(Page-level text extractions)

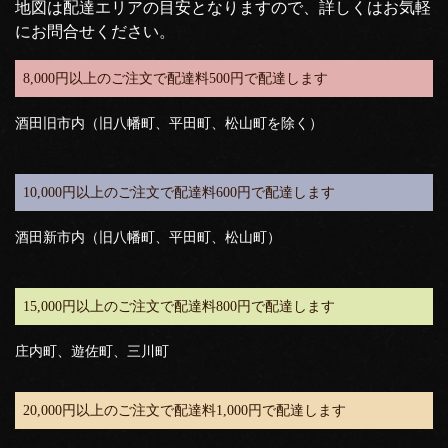
地図は配達エリアの目安となりますので、詳しくはお気軽
にお問合せください。
8,000円以上のご注文で配達料500円で配達します
酒田旧市内（旧八幡町、平田町、松山町を除く）
10,000円以上のご注文で配達料600円で配達します
酒田新市内（旧八幡町、平田町、松山町）
15,000円以上のご注文で配達料800円で配達します
庄内町、遊佐町、三川町
20,000円以上のご注文で配達料1,000円で配達します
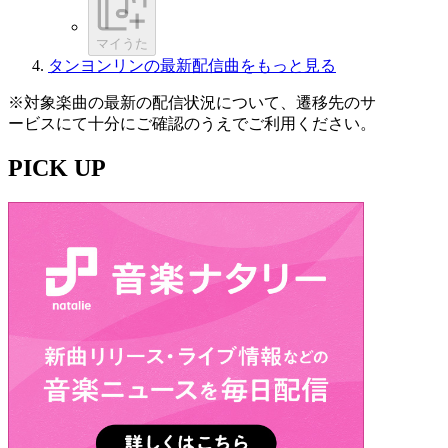
マイうた
タンヨンリンの最新配信曲をもっと見る
※対象楽曲の最新の配信状況について、遷移先のサ
ービスにて十分にご確認のうえでご利用ください。
PICK UP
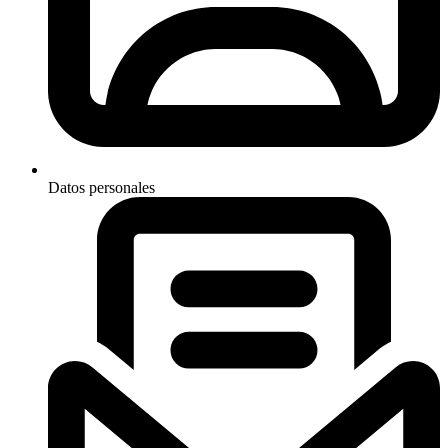
Datos personales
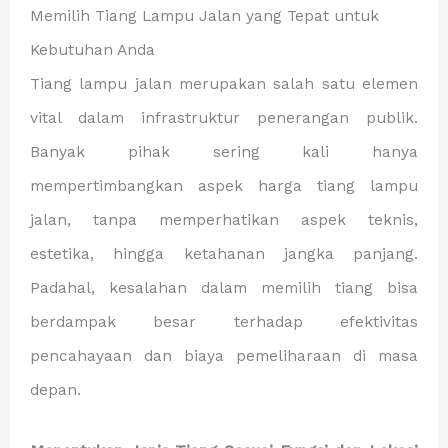
Memilih Tiang Lampu Jalan yang Tepat untuk
Kebutuhan Anda
Tiang lampu jalan merupakan salah satu elemen
vital dalam infrastruktur penerangan publik.
Banyak pihak sering kali hanya
mempertimbangkan aspek harga tiang lampu
jalan, tanpa memperhatikan aspek teknis,
estetika, hingga ketahanan jangka panjang.
Padahal, kesalahan dalam memilih tiang bisa
berdampak besar terhadap efektivitas
pencahayaan dan biaya pemeliharaan di masa
depan.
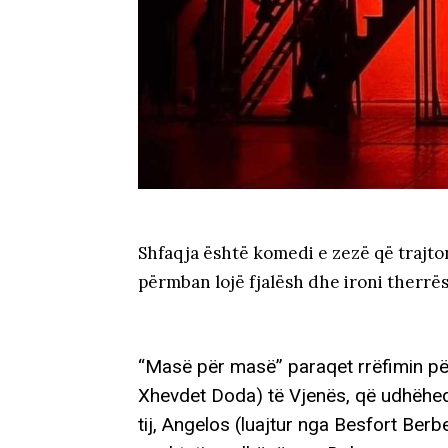
Shfaqja është komedi e zezë që trajt
përmban lojë fjalësh dhe ironi therrë
“Masë për masë” paraqet rrëfimin për
Xhevdet Doda) të Vjenës, që udhëheq 
tij, Angelos (luajtur nga Besfort Ber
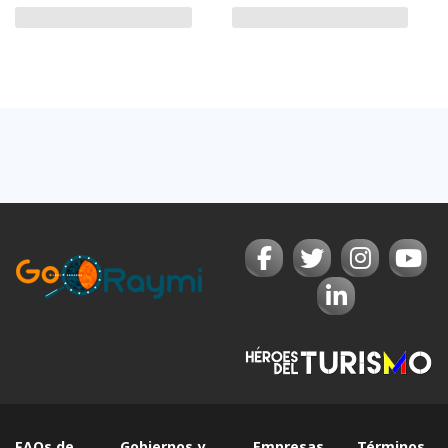
FAQs de
Gobiernos y
Empresas
Términos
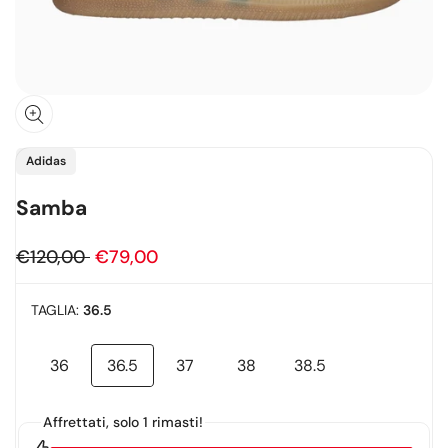
Fornitore:
Adidas
Samba
Prezzo
€120,00
Prezzo
€79,00
regolare
in
TAGLIA:
36.5
offerta
36
36.5
37
38
38.5
Variante
esaurita
Affrettati, solo 1 rimasti!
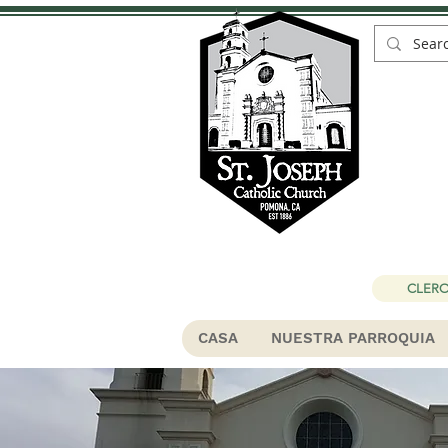
Ig
CLERO
CASA
NUESTRA PARROQUIA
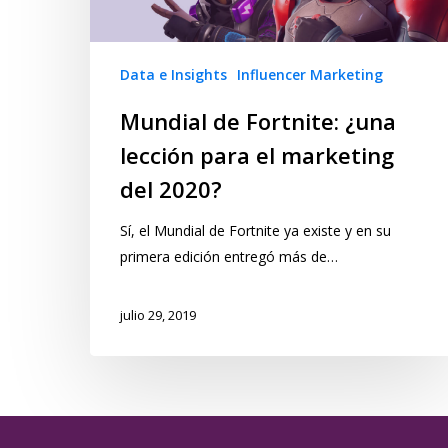
Data e Insights
Influencer Marketing
Mundial de Fortnite: ¿una
lección para el marketing
del 2020?
Sí, el Mundial de Fortnite ya existe y en su
primera edición entregó más de…
julio 29, 2019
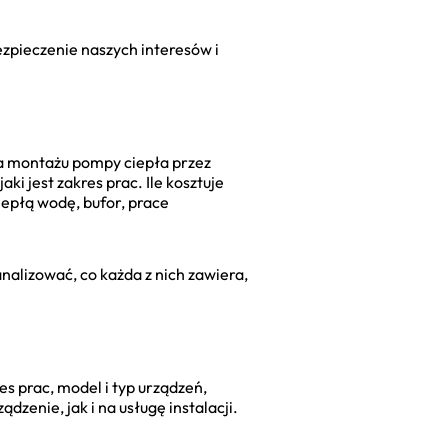
zpieczenie naszych interesów i
na montażu pompy ciepła przez
ki jest zakres prac. Ile kosztuje
iepłą wodę, bufor, prace
nalizować, co każda z nich zawiera,
s prac, model i typ urządzeń,
dzenie, jak i na usługę instalacji.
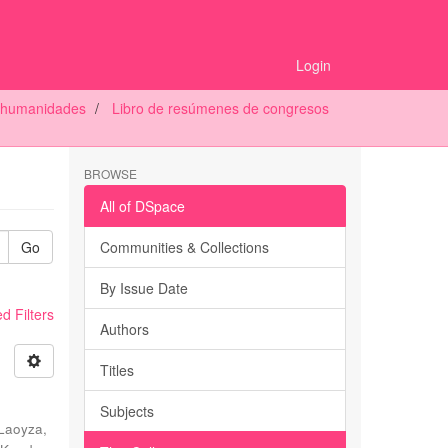
Login
 humanidades
Libro de resúmenes de congresos
BROWSE
All of DSpace
Go
Communities & Collections
By Issue Date
 Filters
Authors
Titles
Subjects
Laoyza,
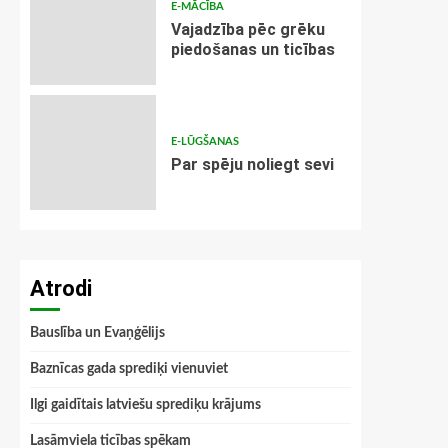
E-MĀCĪBA
Vajadzība pēc grēku
piedošanas un ticības
E-LŪGŠANAS
Par spēju noliegt sevi
Atrodi
Bauslība un Evaņģēlijs
Baznīcas gada sprediķi vienuviet
Ilgi gaidītais latviešu sprediķu krājums
Lasāmviela ticības spēkam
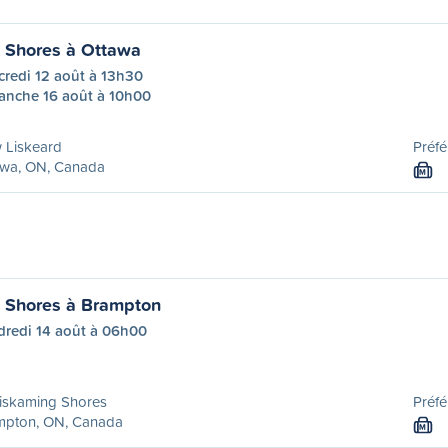
 Shores à Ottawa
credi 12 août à 13h30
anche 16 août à 10h00
 Liskeard
Préfé
awa, ON, Canada
M
 Shores à Brampton
dredi 14 août à 06h00
iskaming Shores
Préfé
mpton, ON, Canada
M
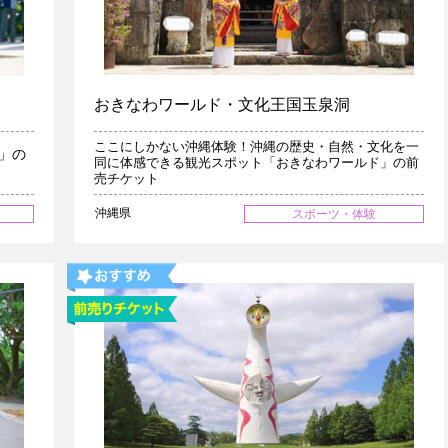
おきなわワールド・文化王国玉泉洞
ここにしかない沖縄体験！沖縄の歴史・自然・文化を一
」の
同に体感できる観光スポット「おきなわワールド」の前
売チケット
沖縄県
スポーツ・体験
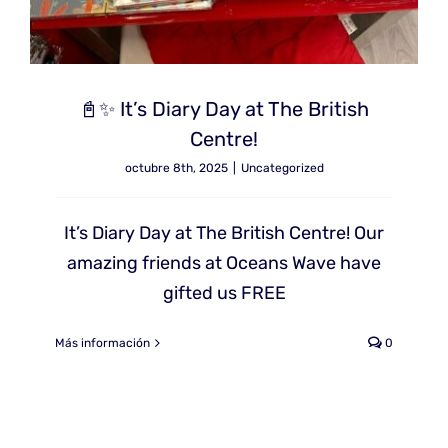
📓✨ It’s Diary Day at The British
Centre!
octubre 8th, 2025
|
Uncategorized
It’s Diary Day at The British Centre! Our
amazing friends at Oceans Wave have
gifted us FREE
Más información
0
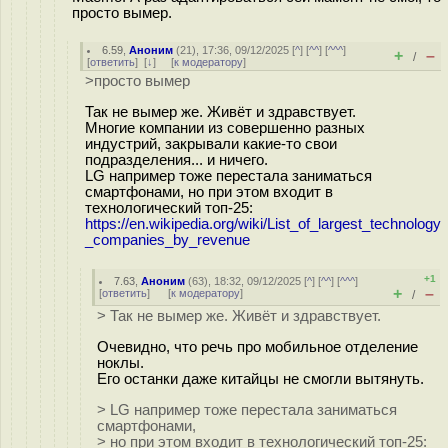
просто вымер.
6.59
,
Аноним
(
21
), 17:36, 09/12/2025 [
^
] [
^^
] [
^^^
]
+
–
/
[
ответить
]
[
↓
] [
к модератору
]
>просто вымер
Так не вымер же. Живёт и здравствует.
Многие компании из совершенно разных
индустрий, закрывали какие-то свои
подразделения... и ничего.
LG например тоже перестала заниматься
смартфонами, но при этом входит в
технологический топ-25:
https://en.wikipedia.org/wiki/List_of_largest_technology
_companies_by_revenue
+1
7.63
,
Аноним
(
63
), 18:32, 09/12/2025 [
^
] [
^^
] [
^^^
]
+
–
[
ответить
]
[
к модератору
]
/
> Так не вымер же. Живёт и здравствует.
Очевидно, что речь про мобильное отделение
ноклы.
Его останки даже китайцы не смогли вытянуть.
> LG например тоже перестала заниматься
смартфонами,
> но при этом входит в технологический топ-25:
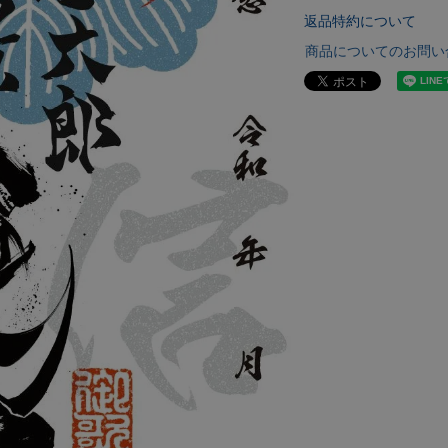
返品特約について
商品についてのお問い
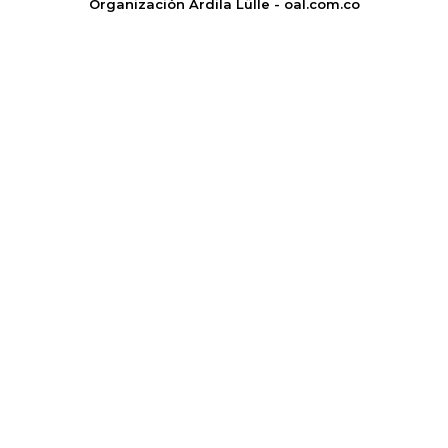
Organización Ardila Lülle - oal.com.co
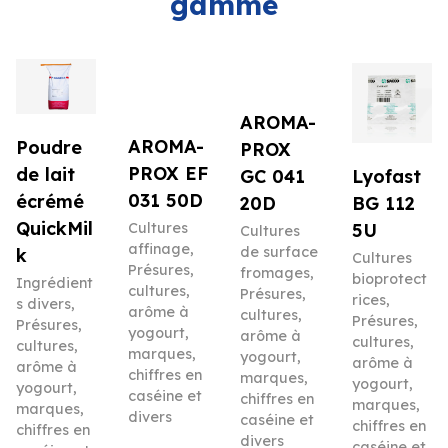
gamme
AROMA-
AROMA-
Poudre
PROX
PROX EF
de lait
Lyofast
GC 041
031 50D
écrémé
BG 112
20D
QuickMil
5U
Cultures
Cultures
affinage
,
de surface
k
Cultures
Présures,
fromages
,
bioprotect
Ingrédient
cultures,
Présures,
rices
,
s divers
,
arôme à
cultures,
Présures,
Présures,
yogourt,
arôme à
cultures,
cultures,
marques,
yogourt,
arôme à
arôme à
chiffres en
marques,
yogourt,
yogourt,
caséine et
chiffres en
marques,
marques,
divers
caséine et
chiffres en
chiffres en
divers
caséine et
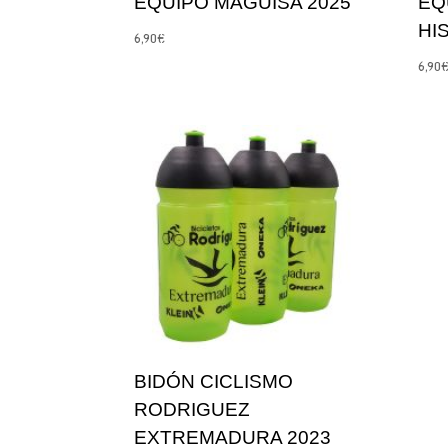
EQUIPO MAGUISA 2025
EQ
HI
6,90
€
6,90
BIDÓN CICLISMO
RODRIGUEZ
EXTREMADURA 2023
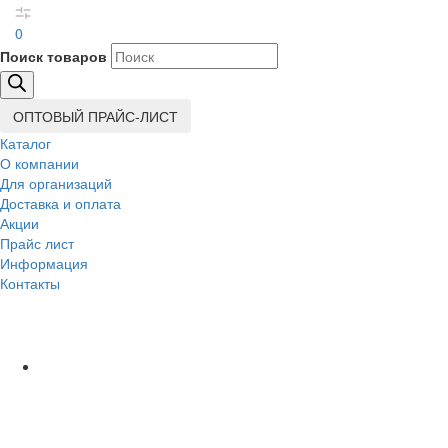
0
Поиск товаров
ОПТОВЫЙ ПРАЙС-ЛИСТ
Каталог
О компании
Для организаций
Доставка
и оплата
Акции
Прайс лист
Информация
Контакты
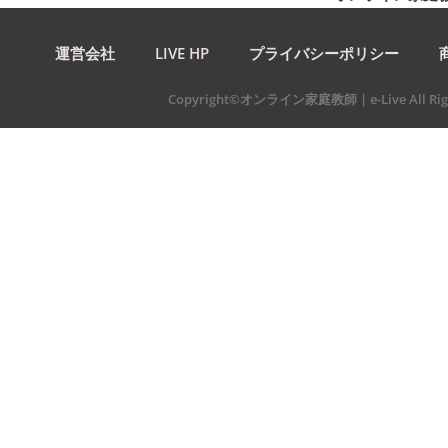
運営会社
LIVE HP
プライバシーポリシー
Copyright©オンライン家庭教師 | e-Live All Righ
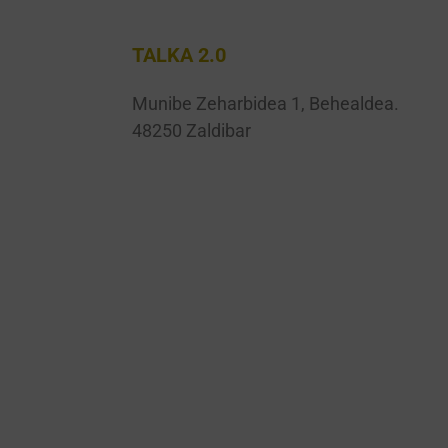
TALKA 2.0
Munibe Zeharbidea 1, Behealdea.
48250 Zaldibar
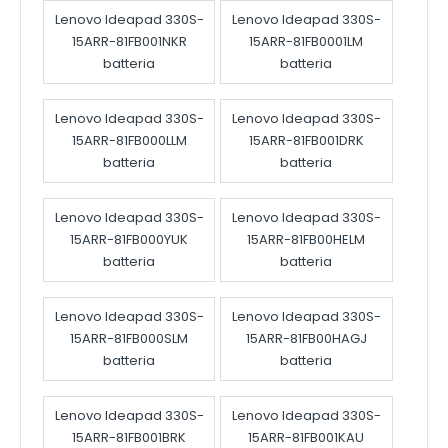
Lenovo Ideapad 330S-
Lenovo Ideapad 330S-
15ARR-81FB001NKR
15ARR-81FB0001LM
batteria
batteria
Lenovo Ideapad 330S-
Lenovo Ideapad 330S-
15ARR-81FB000LLM
15ARR-81FB001DRK
batteria
batteria
Lenovo Ideapad 330S-
Lenovo Ideapad 330S-
15ARR-81FB000YUK
15ARR-81FB00HELM
batteria
batteria
Lenovo Ideapad 330S-
Lenovo Ideapad 330S-
15ARR-81FB000SLM
15ARR-81FB00HAGJ
batteria
batteria
Lenovo Ideapad 330S-
Lenovo Ideapad 330S-
15ARR-81FB001BRK
15ARR-81FB001KAU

**Exercise:** Be exact. Write out all the entries and omit the pictures.

**Worked solution:**
地図は配達エリアの目安となりますので、詳しくはお気軽
にお問合せください。
8,000円以上のご注文で配達料500円で配達します
酒田旧市内（旧八幡町、平田町、松山町を除く）
10,000円以上のご注文で配達料600円で配達します
酒田新市内（旧八幡町、平田町、松山町）
15,000円以上のご注文で配達料800円で配達します
庄内町、遊佐町、三川町
20,000円以上のご注文で配達料1,000円で配達します
マイうた
タンヨンリンの最新配信曲をもっと見る
※対象楽曲の最新の配信状況について、遷移先のサ
ービスにて十分にご確認のうえでご利用ください。
PICK UP
Datos personales
Memilih Tiang Lampu Jalan yang Tepat untuk
Kebutuhan Anda
Tiang lampu jalan merupakan salah satu elemen
vital dalam infrastruktur penerangan publik.
Banyak pihak sering kali hanya
mempertimbangkan aspek harga tiang lampu
jalan, tanpa memperhatikan aspek teknis,
estetika, hingga ketahanan jangka panjang.
Padahal, kesalahan dalam memilih tiang bisa
berdampak besar terhadap efektivitas
pencahayaan dan biaya pemeliharaan di masa
depan.
Shfaqja është komedi e zezë që trajt
përmban lojë fjalësh dhe ironi therrë
“Masë për masë” paraqet rrëfimin për
Xhevdet Doda) të Vjenës, që udhëheq 
tij, Angelos (luajtur nga Besfort Ber
FAQs de
Gobiernos y
Empresas
Términos
Fornitore:
Adidas
Samba
Prezzo
€120,00
Prezzo
€79,00
regolare
in
TAGLIA:
36.5
offerta
36
36.5
37
38
38.5
Variante
esaurita
Affrettati, solo 1 rimasti!
Ig
CLERO
CASA
NUESTRA PARROQUIA
Data e Insights
Influencer Marketing
Mundial de Fortnite: ¿una
lección para el marketing
del 2020?
Sí, el Mundial de Fortnite ya existe y en su
primera edición entregó más de…
julio 29, 2019
zpieczenie naszych interesów i
na montażu pompy ciepła przez
ki jest zakres prac. Ile kosztuje
iepłą wodę, bufor, prace
nalizować, co każda z nich zawiera,
s prac, model i typ urządzeń,
dzenie, jak i na usługę instalacji.
Login
 humanidades
Libro de resúmenes de congresos
BROWSE
All of DSpace
Go
Communities & Collections
By Issue Date
 Filters
Authors
Titles
Subjects
Laoyza,
E-MĀCĪBA
Vajadzība pēc grēku
piedošanas un ticības
E-LŪGŠANAS
Par spēju noliegt sevi
Atrodi
Bauslība un Evaņģēlijs
Baznīcas gada sprediķi vienuviet
Ilgi gaidītais latviešu sprediķu krājums
Lasāmviela ticības spēkam
 Shores à Ottawa
credi 12 août à 13h30
anche 16 août à 10h00
 Liskeard
Préfé
awa, ON, Canada
M
 Shores à Brampton
dredi 14 août à 06h00
iskaming Shores
Préfé
mpton, ON, Canada
M
おきなわワールド・文化王国玉泉洞
ここにしかない沖縄体験！沖縄の歴史・自然・文化を一
」の
同に体感できる観光スポット「おきなわワールド」の前
売チケット
沖縄県
スポーツ・体験
📓✨ It’s Diary Day at The British
Centre!
octubre 8th, 2025
|
Uncategorized
It’s Diary Day at The British Centre! Our
amazing friends at Oceans Wave have
gifted us FREE
Más información
0
просто вымер.
6.59
,
Аноним
(
21
), 17:36, 09/12/2025 [
^
] [
^^
] [
^^^
]
+
–
/
[
ответить
]
[
↓
] [
к модератору
]
>просто вымер
Так не вымер же. Живёт и здравствует.
Многие компании из совершенно разных
индустрий, закрывали какие-то свои
подразделения... и ничего.
LG например тоже перестала заниматься
смартфонами, но при этом входит в
технологический топ-25:
https://en.wikipedia.org/wiki/List_of_largest_technology
_companies_by_revenue
+1
7.63
,
Аноним
(
63
), 18:32, 09/12/2025 [
^
] [
^^
] [
^^^
]
+
–
[
ответить
]
[
к модератору
]
/
> Так не вымер же. Живёт и здравствует.
Очевидно, что речь про мобильное отделение
ноклы.
Его останки даже китайцы не смогли вытянуть.
> LG например тоже перестала заниматься
смартфонами,
> но при этом входит в технологический топ-25:
返品特約について
商品についてのお問い
Organización Ardila Lülle - oal.com.co
gamme
AROMA-
AROMA-
Poudre
PROX
PROX EF
de lait
Lyofast
GC 041
031 50D
écrémé
BG 112
20D
QuickMil
5U
Cultures
Cultures
affinage
,
de surface
k
Cultures
Présures,
fromages
,
bioprotect
Ingrédient
cultures,
Présures,
rices
,
s divers
,
arôme à
cultures,
Présures,
Présures,
yogourt,
arôme à
cultures,
cultures,
marques,
yogourt,
arôme à
arôme à
chiffres en
marques,
yogourt,
yogourt,
caséine et
chiffres en
marques,
marques,
divers
caséine et
chiffres en
chiffres en
divers
caséine et
EQUIPO MAGUISA 2025
EQ
HI
6,90
€
6,90
BIDÓN CICLISMO
RODRIGUEZ
EXTREMADURA 2023
0
Поиск товаров
ОПТОВЫЙ ПРАЙС-ЛИСТ
Каталог
О компании
Для организаций
Доставка
и оплата
Акции
Прайс лист
Информация
Контакты
運営会社
LIVE HP
プライバシーポリシー
Copyright©オンライン家庭教師 | e-Live All Righ
TALKA 2.0
Munibe Zeharbidea 1, Behealdea.
48250 Zaldibar
Lenovo Ideapad 330S-
Lenovo Ideapad 330S-
15ARR-81FB001NKR
15ARR-81FB0001LM
batteria
batteria
Lenovo Ideapad 330S-
Lenovo Ideapad 330S-
15ARR-81FB000LLM
15ARR-81FB001DRK
batteria
batteria
Lenovo Ideapad 330S-
Lenovo Ideapad 330S-
15ARR-81FB000YUK
15ARR-81FB00HELM
batteria
batteria
Lenovo Ideapad 330S-
Lenovo Ideapad 330S-
15ARR-81FB000SLM
15ARR-81FB00HAGJ
batteria
batteria
Lenovo Ideapad 330S-
Lenovo Ideapad 330S-
15ARR-81FB001BRK
15ARR-81FB001KAU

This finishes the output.